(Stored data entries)
###
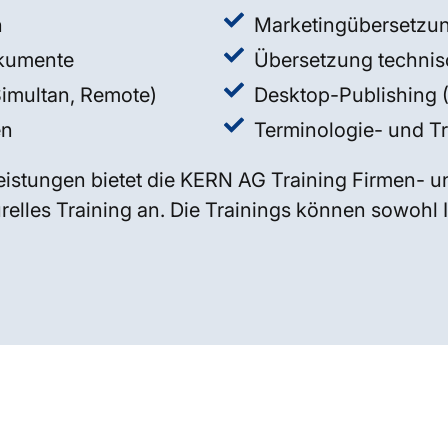
n
Marketingübersetzun
okumente
Übersetzung techni
Simultan, Remote)
Desktop-Publishing
en
Terminologie- und 
stungen bietet die KERN AG Training Firmen- u
elles Training an. Die Trainings können sowohl In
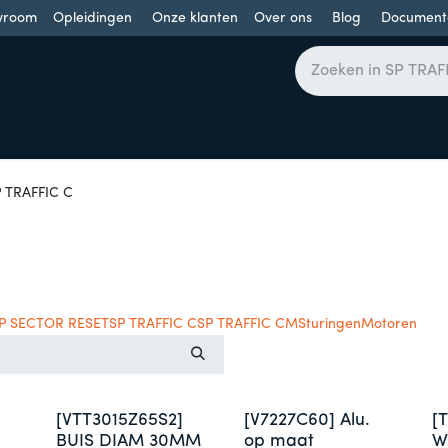
wroom
Opleidingen
Onze klanten
Over ons
Blog
Document
bomen
Draaideuren
Schuifdeuren
Industriële poorten
 TRAFFIC C
P SECTOR RESET
SP TRAFFIC C
SP TRAFFIC CM
Sturingen
Motoren
[VTT3015Z65S2]
[V7227C60] Alu.
[
BUIS DIAM 30MM
op maat
W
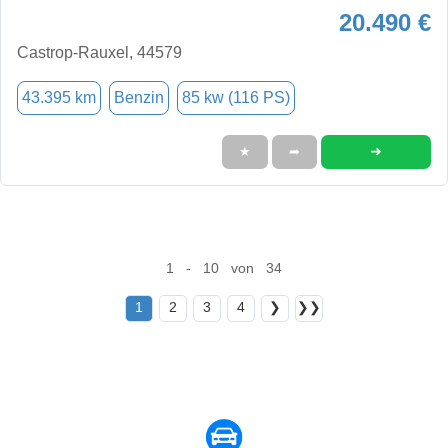
20.490 €
Castrop-Rauxel, 44579
43.395 km
Benzin
85 kw (116 PS)
➜
★
➦
1 - 10 von 34
1
2
3
4
❯
❯❯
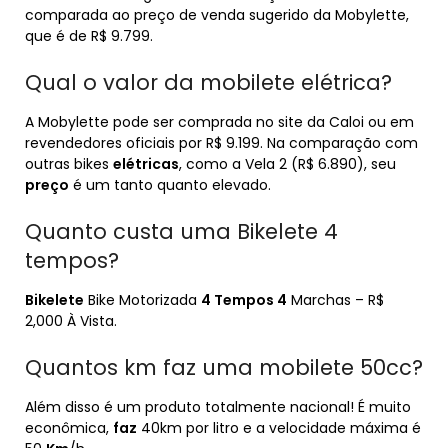
comparada ao preço de venda sugerido da Mobylette,
que é de R$ 9.799.
Qual o valor da mobilete elétrica?
A Mobylette pode ser comprada no site da Caloi ou em
revendedores oficiais por R$ 9.199. Na comparação com
outras bikes
elétricas
, como a Vela 2 (R$ 6.890), seu
preço
é um tanto quanto elevado.
Quanto custa uma Bikelete 4
tempos?
Bikelete
Bike Motorizada
4 Tempos 4
Marchas – R$
2,000 À Vista.
Quantos km faz uma mobilete 50cc?
Além disso é um produto totalmente nacional! É muito
econômica,
faz
40km por litro e a velocidade máxima é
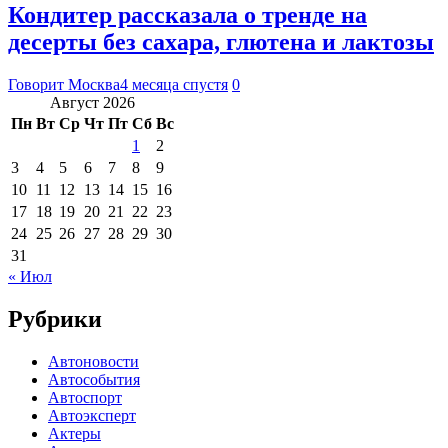
Кондитер рассказала о тренде на
десерты без сахара, глютена и лактозы
Говорит Москва
4 месяца спустя
0
Август 2026
Пн
Вт
Ср
Чт
Пт
Сб
Вс
1
2
3
4
5
6
7
8
9
10
11
12
13
14
15
16
17
18
19
20
21
22
23
24
25
26
27
28
29
30
31
« Июл
Рубрики
Автоновости
Автособытия
Автоспорт
Автоэксперт
Актеры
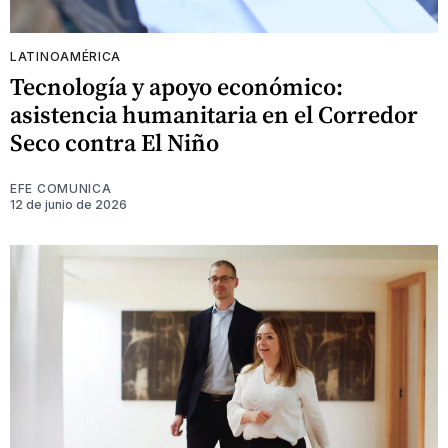
LATINOAMÉRICA
Tecnología y apoyo económico:
asistencia humanitaria en el Corredor
Seco contra El Niño
EFE COMUNICA
12 de junio de 2026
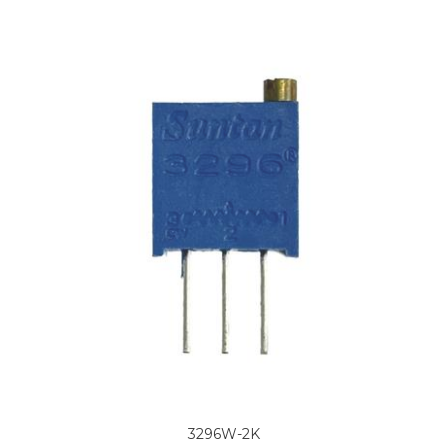
3296W-2K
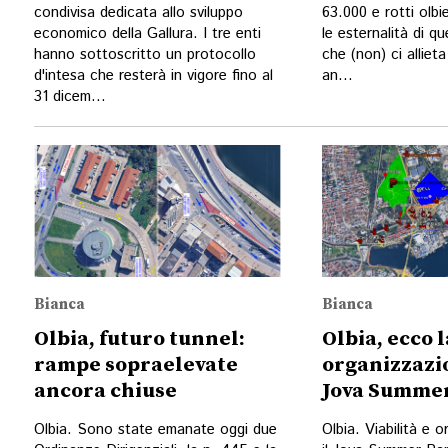
condivisa dedicata allo sviluppo
63.000 e rotti olb
economico della Gallura. I tre enti
le esternalità di q
hanno sottoscritto un protocollo
che (non) ci alliet
d'intesa che resterà in vigore fino al
an...
31 dicem...
Bianca
Bianca
Olbia, futuro tunnel:
Olbia, ecco l
rampe sopraelevate
organizzazio
ancora chiuse
Jova Summer
Olbia. Sono state emanate oggi due
Olbia. Viabilità e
###
Assignment: Please give the number of lines in the data above that include the string "Olbia", and nothing else.

Finished exercise: 4